Марина в дела фонда не вникала, но у них была такая гармония, и их дом был одним из пунктов, где можно было расслабиться, передохнуть. Они жили у Пушкинской площади, на пересечении с Малой Дмитровкой, и я, бывая там, всегда знал, что зайду. А у Андрея бывали депрессии, и работать ему было трудно, часто нужно было заставлять себя, и один раз, когда я стал их гостеприимством злоупотреблять, он даже пожаловался: «Ну вот ты забегаешь прямо, не упредив. А я же работаю все-таки все время». Я ему сбивал рабочее настроение.
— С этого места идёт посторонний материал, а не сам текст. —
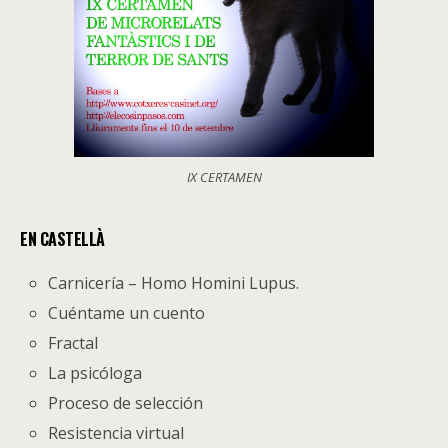
IX CERTAMEN
EN CASTELLÀ
Carnicería – Homo Homini Lupus.
Cuéntame un cuento
Fractal
La psicóloga
Proceso de selección
Resistencia virtual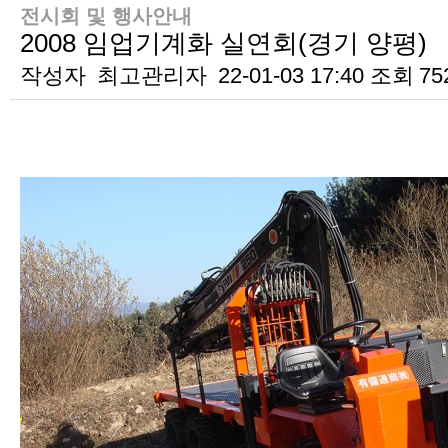
전시회 및 행사안내
2008 임업기계화 실연회(경기 양평)
작성자
최고관리자
22-01-03 17:40
조회
75
본문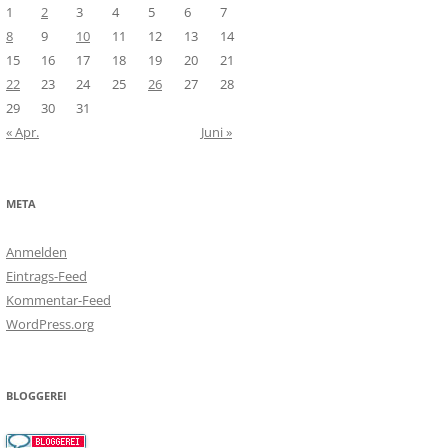
1
2
3
4
5
6
7
8
9
10
11
12
13
14
15
16
17
18
19
20
21
22
23
24
25
26
27
28
29
30
31
« Apr.
Juni »
META
Anmelden
Eintrags-Feed
Kommentar-Feed
WordPress.org
BLOGGEREI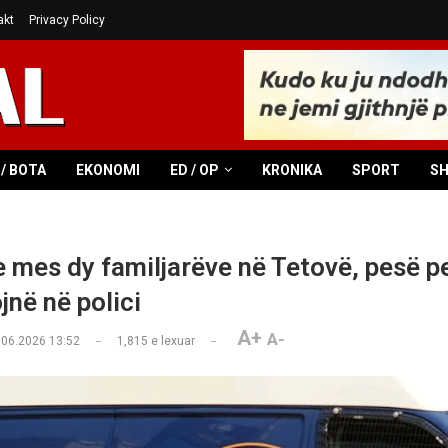
akt
Privacy Policy
/ BOTA
EKONOMI
ED / OP
KRONIKA
SPORT
S
e mes dy familjarëve në Tetovë, pesë p
jnë në polici
A+
A-
.06.2026 13:52
1,815
e lexuar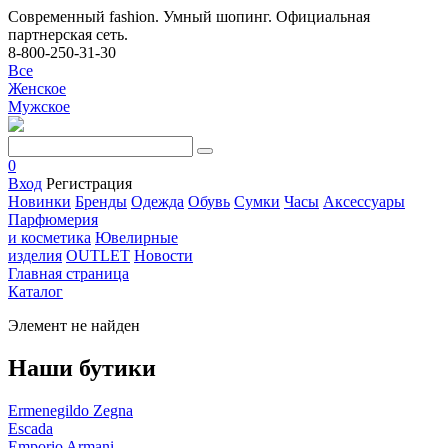
Современный fashion. Умный шопинг. Официальная
партнерская сеть.
8-800-250-31-30
Все
Женское
Мужское
0
Вход
Регистрация
Новинки
Бренды
Одежда
Обувь
Сумки
Часы
Аксессуары
Парфюмерия
и косметика
Ювелирные
изделия
OUTLET
Новости
Главная страница
Каталог
Элемент не найден
Наши бутики
Ermenegildo Zegna
Escada
Emporio Armani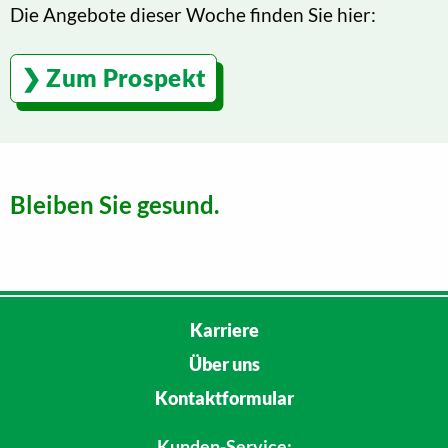
Die Angebote dieser Woche finden Sie hier:
Zum Prospekt
Bleiben Sie gesund.
Karriere
Über uns
Kontaktformular
Kunden-Service: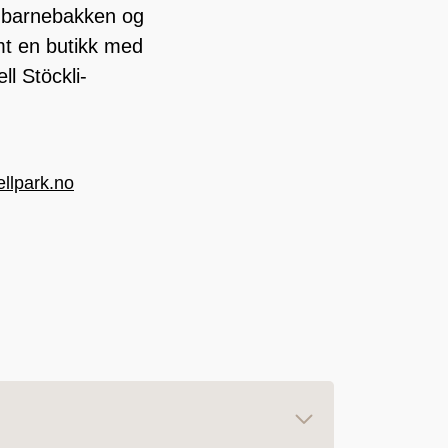
ed barnebakken og
amt en butikk med
ll Stöckli-
ellpark.no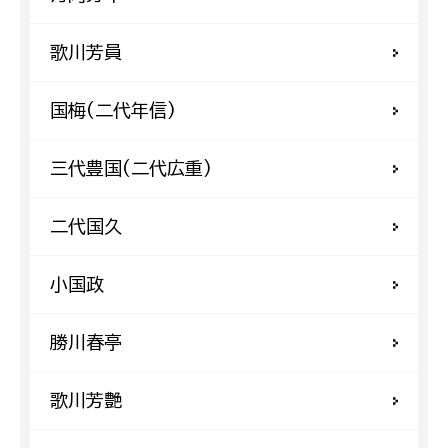
歌川芳員
国梅(二代年信)
三代豊国(二代広重)
二代国久
小国政
勝川春亭
歌川芳艶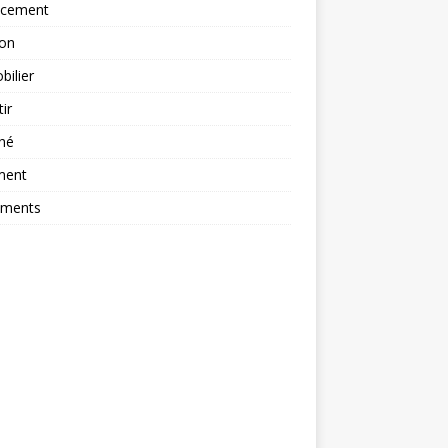
ncement
ion
ilier
tir
hé
ment
ements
Когда я замотанный приходил, меня поили чаем, кормили обедом, давали отлежаться, оказывали моральную, любую помощь. Можно было расслабиться со всех сторон и обратиться с любой просьбой, если она была, то есть очень комфортно себя чувствовать. И вот Андрей беседовал со мной, считал, что я могу его беседы воспринимать, скажем так.
Его близкими друзьями на то время, когда я с ним познакомился, были люди тоже очень незаурядные. Это был переводчик Володя Муравьев, чудный человек. Саша Морозов, специалист по Мандельштаму, человек, который имел доступ к Шаламову. Алеша Чанцев. Ленинградский поэт Миша Еремин. Вот это был его круг, очень интеллектуальный. И я, конечно, себя чувствовал ягненком среди них. Однажды, помню, они что-то обсуждали очень умное, и один говорит: «Ну вот Андрей сказал, что вот так». И другой говорит: «А, если Андрей сказал так, значит, так оно и есть». То есть он у них там тоже был непререкаемым авторитетом.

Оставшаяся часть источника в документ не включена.